New York State Court of Claims
Feb 14, 2019
# 2019-015-121 (N.Y. Ct. Cl. Feb. 14, 2019)

Opinion

# 2019-015-121 Claim No. 131969 Motion No. M-93287

02-14-2019

RAYMOND RAMIREZ v. THE STATE OF NEW YORK

Raymond Ramirez, Pro Se Honorable Letitia James, Attorney General By: Anthony Rotondi, Esq., Assistant Attorney General


Synopsis

Claimant, an inmate proceeding pro se, moved for summary judgment on his cause of action for wrongful confinement arising from a prison disciplinary hearing determination. Although claimant established a violation of one of the due process safeguards set forth in the applicable regulations, he failed to establish that the outcome of the hearing would have been different if the due process error had not occurred. As a result, claimant failed to demonstrate that the confinement was not otherwise privileged.

Case information


UID:

2019-015-121

Claimant(s):

RAYMOND RAMIREZ

Claimant short name:

RAMIREZ

Footnote (claimant name) :

Defendant(s):

THE STATE OF NEW YORK

Footnote (defendant name) :

Third-party claimant(s):

Third-party defendant(s):

Claim number(s):

131969

Motion number(s):

M-93287

Cross-motion number(s):

Judge:

FRANCIS T. COLLINS

Claimant's attorney:

Raymond Ramirez, Pro Se

Defendant's attorney:

Honorable Letitia James, Attorney General By: Anthony Rotondi, Esq., Assistant Attorney General

Third-party defendant's attorney:

Signature date:

February 14, 2019

City:

Saratoga Springs

Comments:

Official citation:

Appellate results:

See also (multicaptioned case)


Decision

Claimant, proceeding pro se, moves for an Order pursuant to CPLR 3212 granting him summary judgment on his cause of action for wrongful confinement.

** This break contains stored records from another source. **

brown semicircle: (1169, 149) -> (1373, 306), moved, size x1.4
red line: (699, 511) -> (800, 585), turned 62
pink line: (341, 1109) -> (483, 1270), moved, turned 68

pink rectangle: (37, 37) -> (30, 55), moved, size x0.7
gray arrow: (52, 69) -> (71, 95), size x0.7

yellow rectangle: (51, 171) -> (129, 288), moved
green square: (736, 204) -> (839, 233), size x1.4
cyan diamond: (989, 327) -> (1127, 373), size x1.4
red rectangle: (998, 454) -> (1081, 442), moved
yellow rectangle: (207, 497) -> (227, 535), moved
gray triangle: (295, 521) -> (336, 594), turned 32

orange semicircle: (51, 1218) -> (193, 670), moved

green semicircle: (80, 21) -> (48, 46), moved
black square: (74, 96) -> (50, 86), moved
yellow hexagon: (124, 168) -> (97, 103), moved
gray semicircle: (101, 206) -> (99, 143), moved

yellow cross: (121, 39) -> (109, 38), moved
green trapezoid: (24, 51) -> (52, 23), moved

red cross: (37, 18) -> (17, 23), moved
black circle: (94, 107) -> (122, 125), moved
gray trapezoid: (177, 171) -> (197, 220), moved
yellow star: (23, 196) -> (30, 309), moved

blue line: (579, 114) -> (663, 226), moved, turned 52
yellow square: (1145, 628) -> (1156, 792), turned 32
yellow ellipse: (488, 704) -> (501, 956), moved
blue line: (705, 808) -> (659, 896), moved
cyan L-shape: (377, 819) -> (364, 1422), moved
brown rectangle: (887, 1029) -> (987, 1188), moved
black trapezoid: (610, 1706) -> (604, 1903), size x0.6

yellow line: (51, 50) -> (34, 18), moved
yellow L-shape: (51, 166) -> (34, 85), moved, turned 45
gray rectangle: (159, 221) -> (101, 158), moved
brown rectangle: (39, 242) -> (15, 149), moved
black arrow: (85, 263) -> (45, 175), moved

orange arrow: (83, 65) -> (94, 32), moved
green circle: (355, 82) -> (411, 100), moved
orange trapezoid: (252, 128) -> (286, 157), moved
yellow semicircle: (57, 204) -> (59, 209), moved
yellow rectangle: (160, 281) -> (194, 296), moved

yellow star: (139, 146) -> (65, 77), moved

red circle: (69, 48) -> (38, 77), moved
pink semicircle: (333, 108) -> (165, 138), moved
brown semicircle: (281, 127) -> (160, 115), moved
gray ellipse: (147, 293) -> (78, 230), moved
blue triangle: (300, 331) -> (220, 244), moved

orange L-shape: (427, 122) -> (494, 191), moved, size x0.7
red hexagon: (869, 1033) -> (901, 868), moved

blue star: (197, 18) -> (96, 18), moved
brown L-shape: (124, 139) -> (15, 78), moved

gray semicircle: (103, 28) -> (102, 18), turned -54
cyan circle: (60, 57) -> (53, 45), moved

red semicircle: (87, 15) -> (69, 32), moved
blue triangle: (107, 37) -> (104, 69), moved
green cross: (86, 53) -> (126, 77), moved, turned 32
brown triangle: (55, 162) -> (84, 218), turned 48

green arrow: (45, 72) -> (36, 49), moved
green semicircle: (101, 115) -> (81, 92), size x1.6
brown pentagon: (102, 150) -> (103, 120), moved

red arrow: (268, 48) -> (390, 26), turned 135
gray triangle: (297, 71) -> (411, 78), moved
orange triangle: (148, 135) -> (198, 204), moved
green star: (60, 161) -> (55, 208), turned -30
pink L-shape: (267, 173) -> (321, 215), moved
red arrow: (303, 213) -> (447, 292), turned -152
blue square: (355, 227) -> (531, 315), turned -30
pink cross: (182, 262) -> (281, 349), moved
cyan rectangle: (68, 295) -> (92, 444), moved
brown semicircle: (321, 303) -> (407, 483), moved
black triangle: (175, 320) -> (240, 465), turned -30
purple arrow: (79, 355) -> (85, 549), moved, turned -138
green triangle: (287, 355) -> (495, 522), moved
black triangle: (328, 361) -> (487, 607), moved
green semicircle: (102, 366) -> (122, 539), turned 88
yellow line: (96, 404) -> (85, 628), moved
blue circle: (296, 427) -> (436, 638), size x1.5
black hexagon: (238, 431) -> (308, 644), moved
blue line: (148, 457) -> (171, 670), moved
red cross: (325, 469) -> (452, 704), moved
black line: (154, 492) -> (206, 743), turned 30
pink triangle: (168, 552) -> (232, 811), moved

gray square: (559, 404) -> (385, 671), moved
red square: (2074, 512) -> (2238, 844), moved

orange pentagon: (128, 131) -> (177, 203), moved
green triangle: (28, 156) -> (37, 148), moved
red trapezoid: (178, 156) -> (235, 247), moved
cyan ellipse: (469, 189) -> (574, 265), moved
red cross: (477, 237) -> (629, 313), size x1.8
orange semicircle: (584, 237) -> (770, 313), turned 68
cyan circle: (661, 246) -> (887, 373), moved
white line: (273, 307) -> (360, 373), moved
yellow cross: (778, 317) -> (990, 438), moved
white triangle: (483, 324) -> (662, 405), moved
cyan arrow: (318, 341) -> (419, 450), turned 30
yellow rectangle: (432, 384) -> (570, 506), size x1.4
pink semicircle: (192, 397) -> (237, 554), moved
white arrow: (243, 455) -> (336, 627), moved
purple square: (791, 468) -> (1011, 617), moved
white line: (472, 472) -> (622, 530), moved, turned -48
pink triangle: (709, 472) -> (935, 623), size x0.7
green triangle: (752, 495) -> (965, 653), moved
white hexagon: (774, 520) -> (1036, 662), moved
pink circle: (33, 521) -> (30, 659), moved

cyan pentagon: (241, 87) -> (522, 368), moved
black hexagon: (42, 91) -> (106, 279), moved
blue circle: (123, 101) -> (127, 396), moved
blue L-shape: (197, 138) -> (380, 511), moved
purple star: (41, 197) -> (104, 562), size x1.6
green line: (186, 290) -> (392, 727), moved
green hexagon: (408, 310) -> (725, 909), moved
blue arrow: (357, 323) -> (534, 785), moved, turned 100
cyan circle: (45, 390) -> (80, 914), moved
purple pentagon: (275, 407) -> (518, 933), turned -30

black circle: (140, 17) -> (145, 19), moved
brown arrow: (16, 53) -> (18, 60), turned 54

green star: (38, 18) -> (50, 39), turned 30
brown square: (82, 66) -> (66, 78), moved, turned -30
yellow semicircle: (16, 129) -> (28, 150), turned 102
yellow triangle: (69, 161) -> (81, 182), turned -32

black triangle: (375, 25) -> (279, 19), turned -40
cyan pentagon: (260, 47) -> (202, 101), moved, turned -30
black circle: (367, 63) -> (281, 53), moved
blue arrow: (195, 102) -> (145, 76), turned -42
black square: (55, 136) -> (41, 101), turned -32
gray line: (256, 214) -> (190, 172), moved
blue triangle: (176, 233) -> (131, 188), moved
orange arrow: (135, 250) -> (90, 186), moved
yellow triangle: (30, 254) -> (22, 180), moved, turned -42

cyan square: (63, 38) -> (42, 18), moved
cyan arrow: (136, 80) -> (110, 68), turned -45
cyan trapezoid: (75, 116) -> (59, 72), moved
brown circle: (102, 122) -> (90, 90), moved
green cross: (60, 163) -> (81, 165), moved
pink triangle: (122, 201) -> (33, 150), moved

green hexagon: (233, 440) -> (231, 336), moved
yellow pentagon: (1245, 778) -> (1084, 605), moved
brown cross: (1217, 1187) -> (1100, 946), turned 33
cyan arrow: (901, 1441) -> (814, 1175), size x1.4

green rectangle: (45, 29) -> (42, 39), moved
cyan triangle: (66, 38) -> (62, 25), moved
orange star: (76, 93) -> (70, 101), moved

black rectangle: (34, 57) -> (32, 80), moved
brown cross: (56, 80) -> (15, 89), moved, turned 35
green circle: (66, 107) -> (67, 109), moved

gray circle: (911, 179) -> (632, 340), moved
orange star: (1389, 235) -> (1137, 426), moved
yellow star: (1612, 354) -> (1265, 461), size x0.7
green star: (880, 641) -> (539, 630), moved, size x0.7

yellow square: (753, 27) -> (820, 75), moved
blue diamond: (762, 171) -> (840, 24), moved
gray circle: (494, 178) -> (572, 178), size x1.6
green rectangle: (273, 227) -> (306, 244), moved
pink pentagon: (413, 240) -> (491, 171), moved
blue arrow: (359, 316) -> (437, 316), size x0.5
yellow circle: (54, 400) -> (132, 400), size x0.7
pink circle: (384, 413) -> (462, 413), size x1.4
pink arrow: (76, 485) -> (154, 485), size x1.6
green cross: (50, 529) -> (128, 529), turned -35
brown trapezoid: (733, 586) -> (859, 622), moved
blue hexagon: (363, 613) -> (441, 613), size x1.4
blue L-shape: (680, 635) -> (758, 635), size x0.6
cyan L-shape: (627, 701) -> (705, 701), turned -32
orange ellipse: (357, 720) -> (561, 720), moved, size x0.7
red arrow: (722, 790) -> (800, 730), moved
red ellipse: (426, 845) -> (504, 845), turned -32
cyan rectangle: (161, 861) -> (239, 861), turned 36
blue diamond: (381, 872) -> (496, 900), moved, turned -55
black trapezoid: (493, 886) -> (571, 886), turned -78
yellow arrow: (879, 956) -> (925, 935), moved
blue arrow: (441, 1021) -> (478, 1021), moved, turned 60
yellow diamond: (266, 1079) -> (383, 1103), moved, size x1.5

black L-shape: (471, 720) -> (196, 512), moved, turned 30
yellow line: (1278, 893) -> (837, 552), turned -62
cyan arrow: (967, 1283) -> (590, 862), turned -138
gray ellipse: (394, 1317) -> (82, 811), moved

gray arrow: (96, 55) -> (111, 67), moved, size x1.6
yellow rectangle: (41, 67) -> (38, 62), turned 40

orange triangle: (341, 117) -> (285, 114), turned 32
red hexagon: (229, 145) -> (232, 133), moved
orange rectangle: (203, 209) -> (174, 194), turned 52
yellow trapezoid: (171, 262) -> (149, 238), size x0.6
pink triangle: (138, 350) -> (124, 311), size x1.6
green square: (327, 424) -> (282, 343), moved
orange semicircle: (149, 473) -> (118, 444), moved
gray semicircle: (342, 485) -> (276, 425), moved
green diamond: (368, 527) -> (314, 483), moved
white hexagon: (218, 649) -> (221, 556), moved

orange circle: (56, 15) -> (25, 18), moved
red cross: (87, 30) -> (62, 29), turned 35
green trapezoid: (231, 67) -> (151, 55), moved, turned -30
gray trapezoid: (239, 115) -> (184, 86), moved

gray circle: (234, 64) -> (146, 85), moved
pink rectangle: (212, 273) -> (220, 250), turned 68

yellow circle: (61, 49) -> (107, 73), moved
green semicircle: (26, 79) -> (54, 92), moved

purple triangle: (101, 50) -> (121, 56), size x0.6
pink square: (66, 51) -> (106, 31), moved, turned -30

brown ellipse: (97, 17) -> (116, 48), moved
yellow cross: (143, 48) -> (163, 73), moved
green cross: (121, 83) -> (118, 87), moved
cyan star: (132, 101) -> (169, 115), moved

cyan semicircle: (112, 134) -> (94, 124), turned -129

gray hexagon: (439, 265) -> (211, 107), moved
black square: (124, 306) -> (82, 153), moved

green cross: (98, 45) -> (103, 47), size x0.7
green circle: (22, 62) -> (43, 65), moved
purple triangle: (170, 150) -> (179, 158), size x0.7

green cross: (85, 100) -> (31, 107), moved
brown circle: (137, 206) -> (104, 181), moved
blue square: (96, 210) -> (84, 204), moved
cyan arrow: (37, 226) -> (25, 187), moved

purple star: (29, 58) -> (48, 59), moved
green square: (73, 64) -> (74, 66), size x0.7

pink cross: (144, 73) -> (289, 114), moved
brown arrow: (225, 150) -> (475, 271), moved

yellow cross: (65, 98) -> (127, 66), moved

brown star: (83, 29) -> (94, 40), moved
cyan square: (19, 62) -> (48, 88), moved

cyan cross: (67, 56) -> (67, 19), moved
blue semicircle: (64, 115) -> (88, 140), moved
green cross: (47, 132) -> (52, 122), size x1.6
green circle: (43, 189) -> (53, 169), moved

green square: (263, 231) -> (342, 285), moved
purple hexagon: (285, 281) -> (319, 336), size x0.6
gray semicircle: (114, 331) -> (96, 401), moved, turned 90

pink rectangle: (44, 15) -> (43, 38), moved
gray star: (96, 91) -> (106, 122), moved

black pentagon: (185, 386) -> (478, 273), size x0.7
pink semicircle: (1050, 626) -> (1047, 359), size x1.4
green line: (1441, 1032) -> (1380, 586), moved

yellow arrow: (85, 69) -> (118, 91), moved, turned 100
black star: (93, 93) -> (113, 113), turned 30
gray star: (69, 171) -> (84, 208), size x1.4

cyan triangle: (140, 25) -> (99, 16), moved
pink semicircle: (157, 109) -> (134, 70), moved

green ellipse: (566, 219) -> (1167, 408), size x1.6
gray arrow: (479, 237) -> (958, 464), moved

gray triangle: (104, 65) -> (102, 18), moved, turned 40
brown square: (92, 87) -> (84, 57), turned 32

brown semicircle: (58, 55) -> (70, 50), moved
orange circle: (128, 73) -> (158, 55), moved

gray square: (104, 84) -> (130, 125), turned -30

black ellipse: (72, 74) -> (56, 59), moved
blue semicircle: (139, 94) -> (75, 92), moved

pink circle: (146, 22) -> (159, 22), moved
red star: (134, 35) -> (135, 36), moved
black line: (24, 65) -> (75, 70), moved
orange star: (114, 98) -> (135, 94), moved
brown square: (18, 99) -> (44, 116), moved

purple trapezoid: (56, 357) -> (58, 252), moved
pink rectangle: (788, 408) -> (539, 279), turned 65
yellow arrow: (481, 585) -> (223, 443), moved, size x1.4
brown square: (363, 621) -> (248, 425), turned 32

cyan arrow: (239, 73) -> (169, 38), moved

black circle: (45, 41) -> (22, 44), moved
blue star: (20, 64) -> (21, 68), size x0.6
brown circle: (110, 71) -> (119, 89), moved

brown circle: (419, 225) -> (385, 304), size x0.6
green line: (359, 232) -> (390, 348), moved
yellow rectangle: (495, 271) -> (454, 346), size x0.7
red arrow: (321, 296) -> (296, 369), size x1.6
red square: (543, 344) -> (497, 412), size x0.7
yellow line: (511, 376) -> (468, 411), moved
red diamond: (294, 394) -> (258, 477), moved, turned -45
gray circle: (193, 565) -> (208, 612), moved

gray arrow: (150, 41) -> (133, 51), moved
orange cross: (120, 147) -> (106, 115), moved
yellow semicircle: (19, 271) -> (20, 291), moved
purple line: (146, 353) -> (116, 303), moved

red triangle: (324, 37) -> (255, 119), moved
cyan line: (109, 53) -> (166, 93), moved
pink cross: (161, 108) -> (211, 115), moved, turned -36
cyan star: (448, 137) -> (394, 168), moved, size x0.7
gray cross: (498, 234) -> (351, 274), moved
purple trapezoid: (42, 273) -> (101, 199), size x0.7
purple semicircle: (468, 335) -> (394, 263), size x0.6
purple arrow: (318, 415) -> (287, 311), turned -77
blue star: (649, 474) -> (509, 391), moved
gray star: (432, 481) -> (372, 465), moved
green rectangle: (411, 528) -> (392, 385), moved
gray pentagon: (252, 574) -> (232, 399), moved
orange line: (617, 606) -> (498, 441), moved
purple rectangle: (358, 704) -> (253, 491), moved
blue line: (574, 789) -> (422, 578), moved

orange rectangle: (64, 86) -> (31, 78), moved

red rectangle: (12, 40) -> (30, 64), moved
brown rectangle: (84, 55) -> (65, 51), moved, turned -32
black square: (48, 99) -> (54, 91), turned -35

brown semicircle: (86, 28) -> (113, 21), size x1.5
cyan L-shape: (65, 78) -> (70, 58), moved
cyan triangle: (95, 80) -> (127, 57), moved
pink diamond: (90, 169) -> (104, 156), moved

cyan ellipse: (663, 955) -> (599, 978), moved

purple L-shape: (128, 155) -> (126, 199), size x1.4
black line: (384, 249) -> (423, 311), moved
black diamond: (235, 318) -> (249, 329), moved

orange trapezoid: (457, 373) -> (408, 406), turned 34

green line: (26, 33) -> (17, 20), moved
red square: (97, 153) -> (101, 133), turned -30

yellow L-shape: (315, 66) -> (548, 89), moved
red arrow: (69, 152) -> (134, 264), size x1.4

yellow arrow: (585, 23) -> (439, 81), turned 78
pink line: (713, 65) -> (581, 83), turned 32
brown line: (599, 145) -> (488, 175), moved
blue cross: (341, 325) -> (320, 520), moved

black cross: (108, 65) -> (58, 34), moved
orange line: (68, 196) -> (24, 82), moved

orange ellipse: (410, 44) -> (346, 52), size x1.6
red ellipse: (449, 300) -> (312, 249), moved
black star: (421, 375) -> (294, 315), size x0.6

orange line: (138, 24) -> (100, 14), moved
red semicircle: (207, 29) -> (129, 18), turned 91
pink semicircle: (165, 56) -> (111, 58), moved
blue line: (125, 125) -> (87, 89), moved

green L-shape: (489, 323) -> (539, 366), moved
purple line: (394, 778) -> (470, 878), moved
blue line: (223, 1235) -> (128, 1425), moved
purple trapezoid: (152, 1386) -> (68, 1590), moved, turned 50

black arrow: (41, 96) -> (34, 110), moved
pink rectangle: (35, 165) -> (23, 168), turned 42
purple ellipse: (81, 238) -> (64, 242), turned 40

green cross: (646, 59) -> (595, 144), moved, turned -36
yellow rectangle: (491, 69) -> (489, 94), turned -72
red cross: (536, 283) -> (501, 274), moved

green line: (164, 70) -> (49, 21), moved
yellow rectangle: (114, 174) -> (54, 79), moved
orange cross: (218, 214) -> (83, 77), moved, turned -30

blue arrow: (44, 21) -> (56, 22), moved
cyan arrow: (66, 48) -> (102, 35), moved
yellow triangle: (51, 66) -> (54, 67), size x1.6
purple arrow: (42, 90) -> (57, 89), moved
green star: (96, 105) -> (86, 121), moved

Claimant is an inmate in the custody of the Department of Corrections and Community Supervision (DOCCS). According to the allegations in his verified claim, claimant was charged with a violation of a prison disciplinary rule and a hearing was held in his absence. Claimant was found guilty of the charge and a penalty of 30 days keeplock (from June 22, 2018 to July 22, 2018) together with the loss of privileges was imposed. Claimant administratively appealed the determination, which was reversed on August 21, 2018 (claimant's Exhibit H). Claimant alleges that the Hearing Officer excluded him from the hearing in violation of his fundamental due process right to be present. On this basis, claimant contends that he is entitled to summary judgment.

A party moving for summary judgment "bears the heavy burden of establishing 'a prima facie showing of entitlement to judgment as a matter of law, tendering sufficient evidence to demonstrate the absence of any material issues of fact' " (Deleon v New York City Sanitation Dept., 25 NY3d 1102, 1106 [2015], quoting Alvarez v Prospect Hosp., 68 NY2d 320, 324 [1986]; see also Jacobsen v New York City Health & Hosps. Corp., 22 NY3d 824 [2014]; Vega v Restani Constr. Corp., 18 NY3d 499, 503 [2012]; see also CPLR 3212 [b]). In this regard, CPLR 3212 [b] specifically requires that a motion for summary judgment be supported "by a copy of the pleadings and by other available proof, such as depositions and written admissions" and that "[t]he motion shall be granted if, upon all the papers and proof submitted, the cause of action or defense shall be established sufficiently to warrant the court as a matter of law in directing judgment in favor of any party." Only where the movant has made such a showing does the burden shift to the opposing party "to produce evidentiary proof in admissible form sufficient to establish the existence of material issues of fact which require a trial of the action" (Alvarez, 68 NY2d at 324).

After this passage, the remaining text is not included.